Effettivamente la mia testa ardeva; mi battevano i polsi; il cuore mi palpitava violentemente.

Giannina tacque.

Tutto ad un tratto, con un movimento di gazzella spaventata, ella balzò in piedi gridando:

— Un bruco, cugino, un bruco!

— Dove, signora?

— Qui sul mio collo.

— Oh, signora!

— Levatelo, cugino, fate presto.

— Egli è che...

— Presto per carità, mi sento morire di paura e di ribrezzo, cugino, presto!

San Giovanni Nepomuceno, come dovevo fare? Anzitutto mi convenne scoprire gli occhi per vedere ove trovavasi il bruco: «sul mio collo,» ella aveva detto. Sul suo collo! ed aveva diciassette anni e una foresta di capelli neri le serpeggiava in ciocche capricciose e il serico velo era lacerato in due luoghi; ah! perchè non rammendarlo?

— Ma Dio! che cosa fate? me lo sento ancora!
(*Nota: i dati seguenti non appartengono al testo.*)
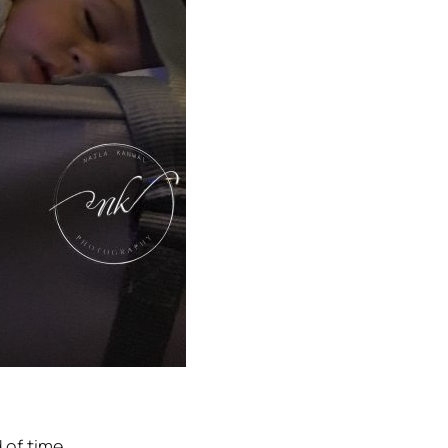
 of time.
— Perdono, non lo vedo, non lo trovo, non...

— Qui! guardatelo qui... fugge! Lo vedete ora?

Sì, lo avevo veduto e con esso, angelo mio custode! e con esso...

Raccolsi prontamente una foglia di platano e l’accostai al lurido insetto; prenderlo colle dita non avrei osato, su quel collo.